We heard one plane. No helicopters. If we did not have the Wilderness act, the Bitterroot might have become a heli ski mecca, as it is, a dedicated ski tourers delight. We headed up canyon through burned over second growth, back into second growth forest and finally at the High Lake junction a dedicated half mile or so of beautiful old growth spruce forest. High Lake is near the junction for the turnoff to Sears Peak a soaring south facing gully ski run that descends over 3,000' vertical from a rocky summit to Blodgett Canyon. But you can't really see the approach or ski run from the trail. You have to sniff it out like a wild, skiing human, peeled eyes looking through the trees; having cheated a little by studying the maps, there is a layback to the west that allows gentle access to the Sear's Lake pass after a grunt climbing the initial treed face.

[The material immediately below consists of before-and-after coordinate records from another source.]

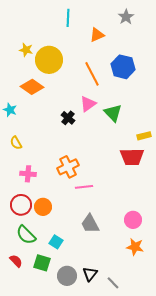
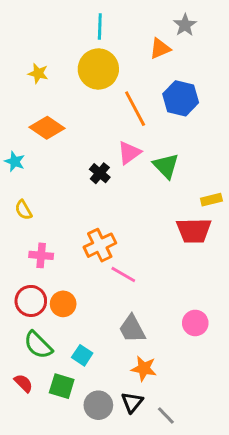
orange triangle: (97, 35) -> (160, 48), moved
yellow circle: (49, 60) -> (98, 69), moved
pink line: (84, 187) -> (123, 275), turned 36
orange star: (135, 247) -> (144, 368), moved

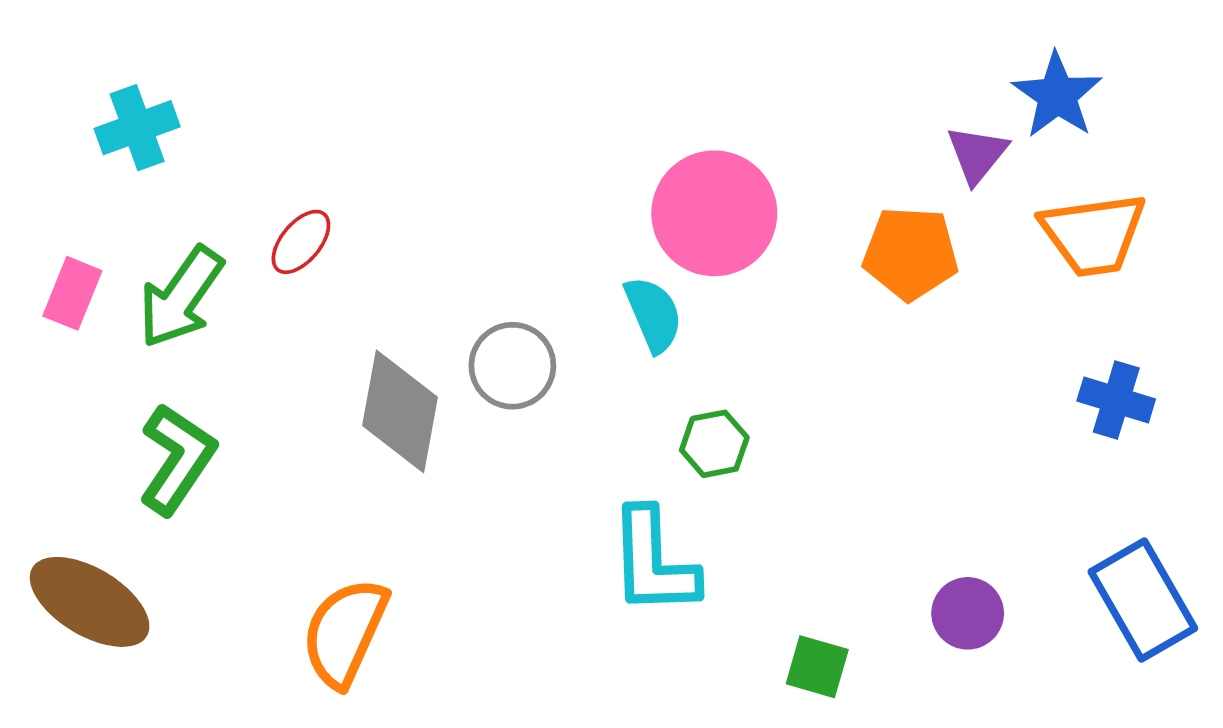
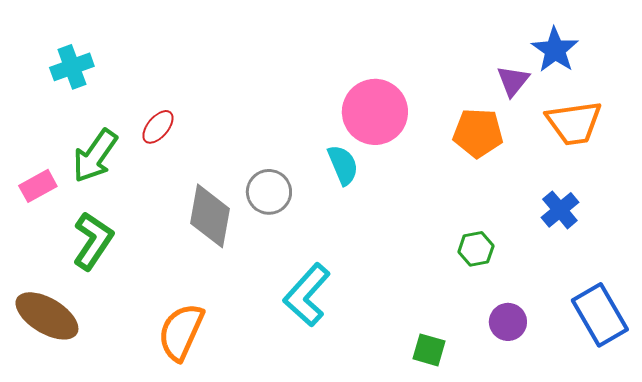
pink rectangle: (72, 293) -> (38, 186), moved, turned 39
blue cross: (1116, 400) -> (560, 210), moved, turned 33
green hexagon: (714, 444) -> (476, 249), moved
cyan L-shape: (653, 562) -> (307, 295), moved, turned 44

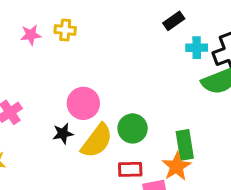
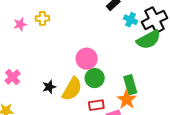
cyan cross: (197, 48) -> (130, 20), turned 32
pink circle: (83, 103) -> (87, 59), moved

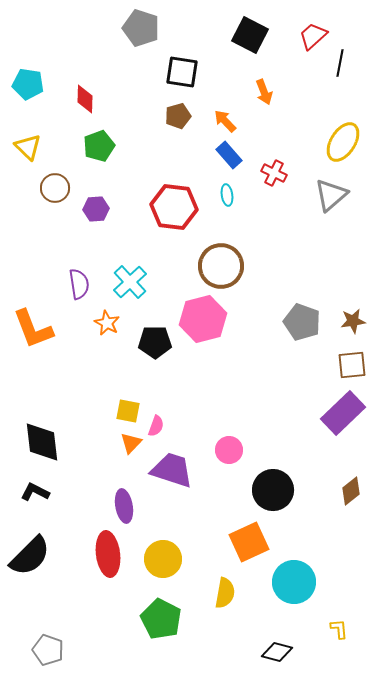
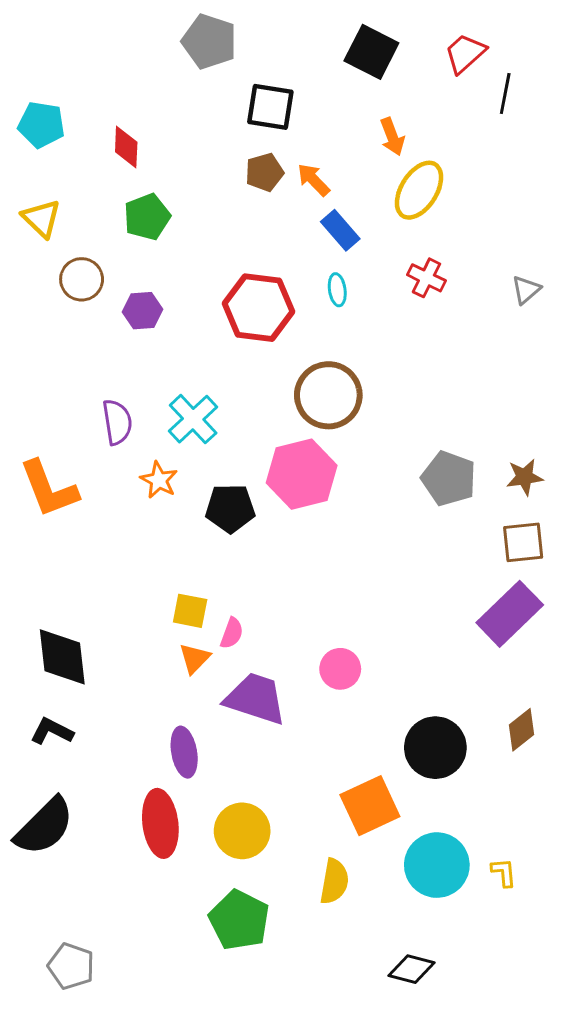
orange arrow: (225, 121) -> (313, 180), moved
yellow ellipse: (343, 142) -> (419, 190), moved
red cross: (274, 173) -> (426, 278), moved
gray triangle: (331, 195) -> (526, 290), moved, size x0.6
black circle: (273, 490) -> (435, 748), moved
yellow L-shape: (339, 629) -> (504, 872), moved

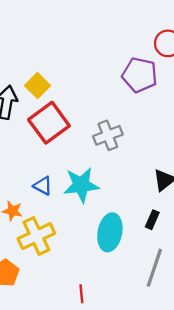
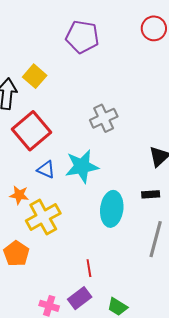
purple pentagon: (140, 75) -> (82, 37), moved
red square: (49, 123) -> (31, 131), moved
black rectangle: (152, 220) -> (151, 194), turned 66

From there it's a ridge climb to the summit of Sear's Peak. I skied this line Feb 10, 2013 in powder and it was excellent.
- Printz Peak, Sleeping Giant
- Happy Climber on Printz Peak
This year with the fresh new sun and real entrained avy possibility in the Sears gully, we opted for Printz Peak another mile upcanyon and across from Looking Glass Peak? the prominent spire west of the High Lake basin. With numerous avy paths running both sides of the canyon, it is a ski tourers delight with open lanes and bountiful terrain choices. Not today. With most north faces having run big wet slides during the warming trend last week, we ascended Printz Peak avy path east, passed old and new slide debris, to a knob on the ridgeline at 8,500'. From there great views north to Castle Crags and upper Fred Burr Canyon basking in the sun were worth every bit of energy to reach this distant spot 9 miles and 4,500' from Blodgett Canyon trailhead. The air was cool aloft and windy, perfect corn snow in the making. The upper mountain was still settling out powder mush and it was not until 7,000' that we ran into high quality corn snow which lasted to the creek where we dined and watered and basked in the sun that is now gone again today.